If an aggregate exchange completes with a duplicate correlation key value, the aggregator throws a ClosedCorrelationKeyException exception.

You can combine all of the aggregated exchanges in an outgoing batch into a single org.apache.camel.impl.GroupedExchange holder class. To enable grouped exchanges, specify the groupExchanges() option, as shown in the following Java DSL route:

from("direct:start")
    .aggregate(header("StockSymbol"))
        .completionTimeout(3000)
        .groupExchanges()
    .to("mock:result");

The grouped exchange that is sent to mock:result contains the list of aggregated exchanges stored in the exchange property, Exchange.GROUPED_EXCHANGE. The following line of code shows how a subsequent processor can access the contents of the grouped exchange in the form of a list:

// Java
List<Exchange> grouped = ex.getProperty(Exchange.GROUPED_EXCHANGE, List.class);
[Note]Note

When you enable the grouped exchanges feature, you must not configure an aggregation strategy (the grouped exchanges feature is itself an aggregation strategy).

The aggregator can work together with the batch consumer pattern to aggregate the total number of messages reported by the batch consumer (a batch consumer endpoint sets the CamelBatchSize, CamelBatchIndex , and CamelBatchComplete properties on the incoming exchange). For example, to aggregate all of the files found by a File consumer endpoint, you could use a route like the following:

from("file://inbox")
    .aggregate(xpath("//order/@customerId"), new AggregateCustomerOrderStrategy())
    .completionFromBatchConsumer()
    .to("bean:processOrder");

Currently, the following endpoints support the batch consumer mechanism: File, FTP, Mail, iBatis, and JPA.

If you want pending aggregated exchanges to be stored persistently, you can use the HawtDB component as a persistent aggregation repository. This requres you to include a dependency on the camel-hawtdb component in your Maven POM. You can then configure a route to use the HawtDB aggregation repository as follows:

public void configure() throws Exception {
    HawtDBAggregationRepository repo = new HawtDBAggregationRepository("repo1", "target/data/hawtdb.dat");

    from("direct:start")
        .aggregate(header("id"), new UseLatestAggregationStrategy())
            .completionTimeout(3000)
            .aggregationRepository(repo)
        .to("mock:aggregated");
}

The HawtDB aggregation repository has a feature that enables it to recover and retry any failed exchanges (that is, any exchange that raised an exception while it was being processed by the latter part of the route). Figure 7.7 shows an overview of the recovery mechanism.
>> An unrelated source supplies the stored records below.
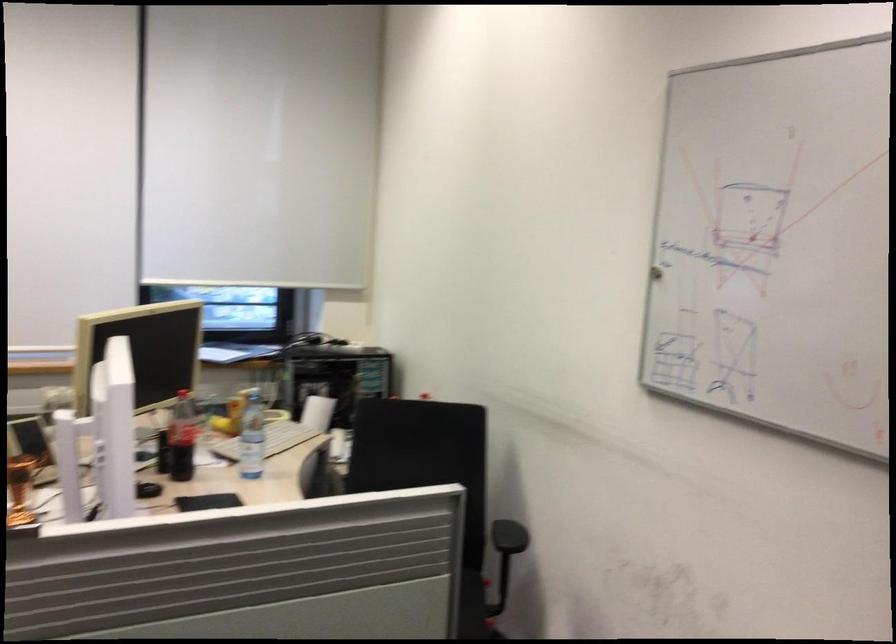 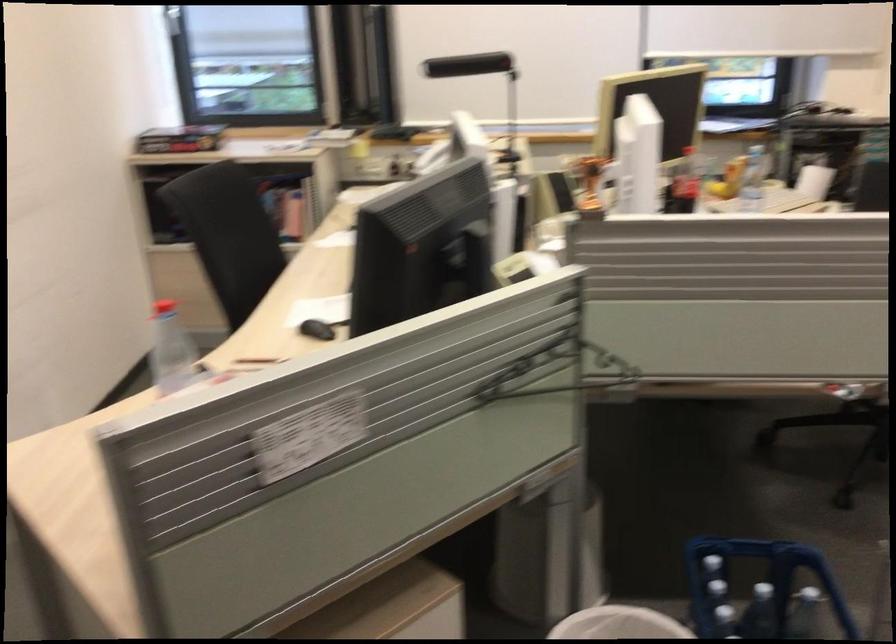 Question: The first image is from the beginning of the video and the second image is from the end. How did the camera likely rotate when shooting the video?

Choices:
 (A) Left
 (B) Right
 (C) Up
 (D) Down

Answer: (A)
The recovery mechanism works as follows:

  1. The aggregator creates a dedicated recovery thread, which runs in the background, scanning the aggregation repository to find any failed exchanges.
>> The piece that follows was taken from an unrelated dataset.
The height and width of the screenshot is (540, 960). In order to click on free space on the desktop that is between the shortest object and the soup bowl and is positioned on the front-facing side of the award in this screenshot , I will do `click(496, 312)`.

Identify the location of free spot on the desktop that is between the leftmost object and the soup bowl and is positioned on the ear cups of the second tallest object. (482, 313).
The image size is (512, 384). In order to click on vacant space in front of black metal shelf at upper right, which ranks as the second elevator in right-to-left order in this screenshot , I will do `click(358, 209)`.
  2. Each failed exchange is checked to see whether its current redelivery count exceeds the maximum redelivery limit. If it is under the limit, the recovery task resubmits the exchange for processing in the latter part of the route.

  3. If the current redelivery count is over the limit, the failed exchange is passed to the dead letter queue.

For more details about the HawtDB component, see HawtDB in EIP Component Reference.

As shown in Figure 7.6, the aggregator is dsecoupled from the latter part of the route, where the exchanges sent to the latter part of the route are processed by a dedicated thread pool. By default, this pool contains just a single thread. If you want to specify a pool with multiple threads, enable the parallelProcessing option, as follows:

from("direct:start")
    .aggregate(header("id"), new UseLatestAggregationStrategy())
        .completionTimeout(3000)
        .parallelProcessing()
    .to("mock:aggregated");

By default, this creates a pool with 10 worker threads.

If you want to exercise more control over the created thread pool, specify a custom java.util.concurrent.ExecutorService instance using the executorService option (in which case it is unnecessary to enable the parallelProcessing option).